Bernie Marsden: "Paice, Ashton & Lord Was My Big Break Really Because I Moved Into What I Call the Premier League"; New Interview Posted Online

Geeks Of Doom's Obi-Dan has issued an interview with original Whitesnake guitarist Bernie Marsden. An excerpt follows: 

Q: You said earlier that you turned quite a few bands down – can you name those? 

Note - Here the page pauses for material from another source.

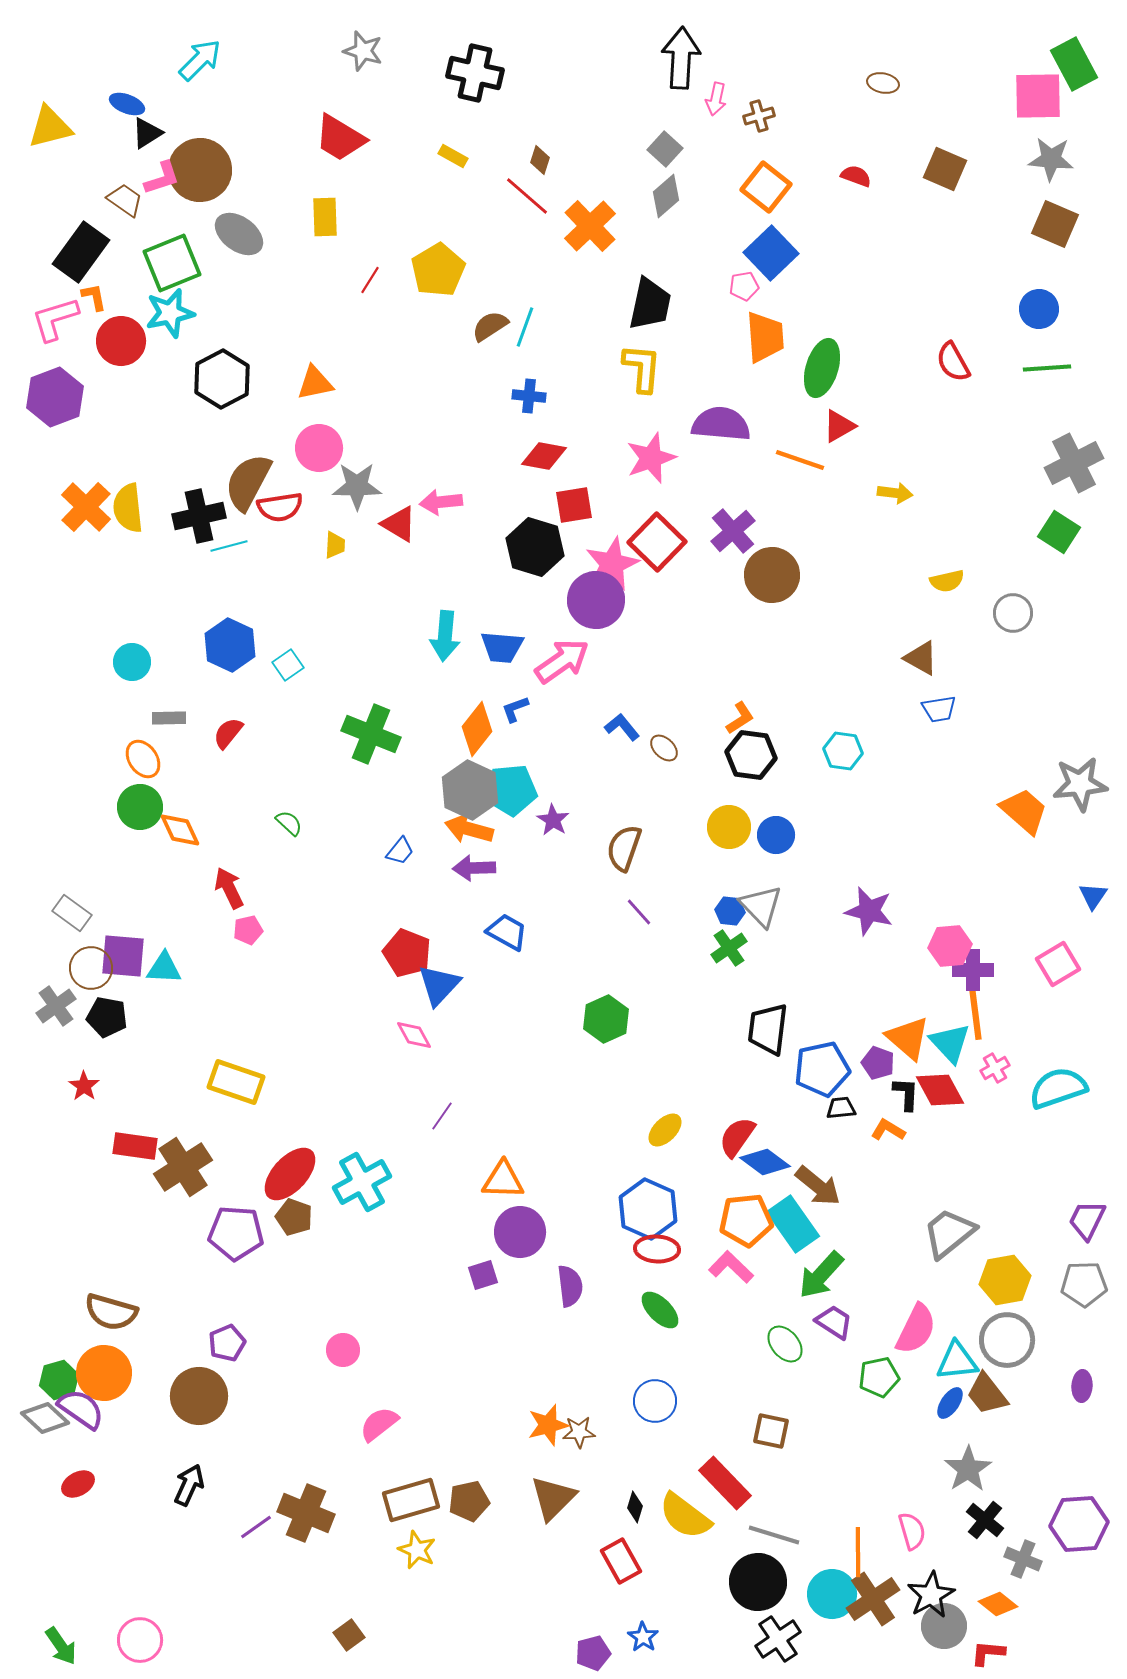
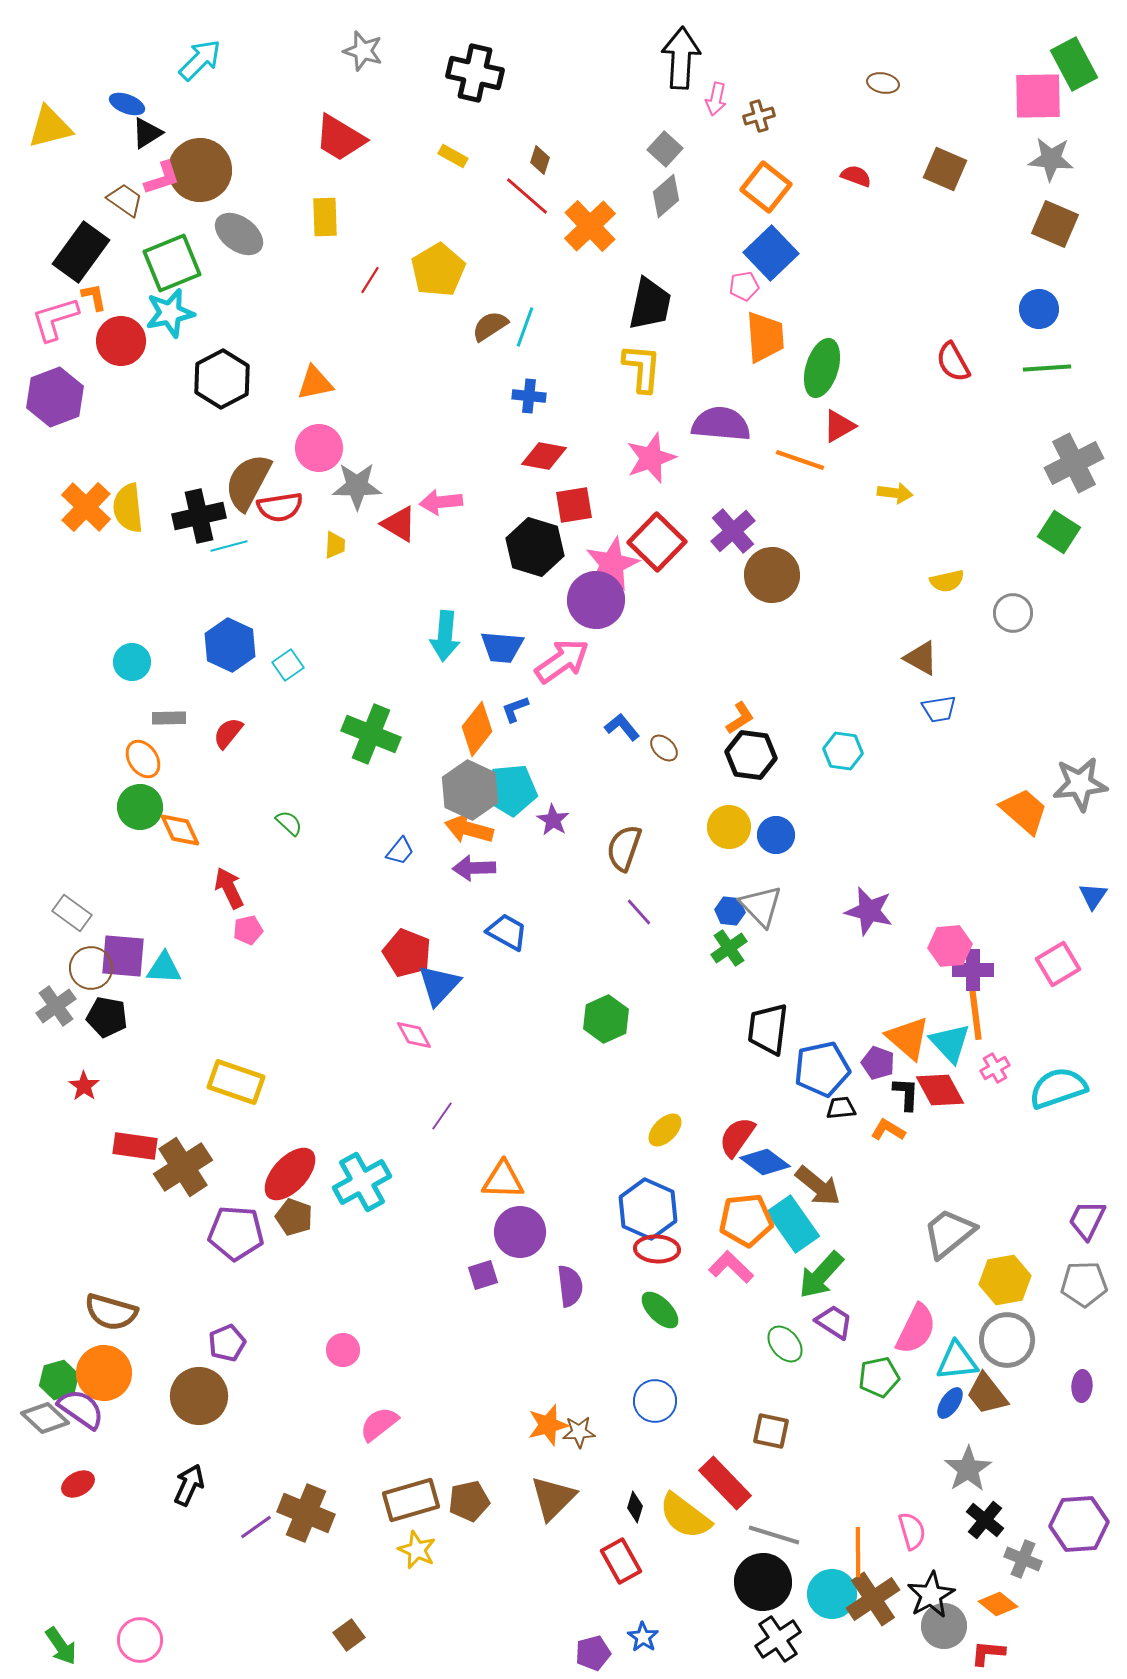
black circle at (758, 1582): moved 5 px right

A: "One was a group called Sam Apple Pie. One was a group called East of Eden and another one was Renaissance . But it was all very cordial. Funny thing was I’d been turned down for UFO during that period! (laughs) They had this nutter of a manager. This guy, I think he could have been put inside, you know, put away from people. He auditioned people for UFO, but all the audition was was basically their haircuts and what jackets they wore. It could have been the greatest guitar player in the world, but if you didn’t have the right haircut he would not consider you. But they’d seen my CV at the time and after they fired this manager they did contact me to say ‘we’re still looking for a guitarist, would you come and audition?’ For years Phil said, very Phil Mogg, he said, ‘We only gave him the gig because he had a Gibson Firebird and it looked cool!’ (laughs) And he’s probably right! (laughs) We become friends over the years and [they] say, ‘You was an arrogant little sod when you was a kid!’ It wasn’t really arrogance, I just didn’t want to do something. Just waiting for the right band to come along really." 

Geeks of Doom: And that right band turned out to be Whitesnake… 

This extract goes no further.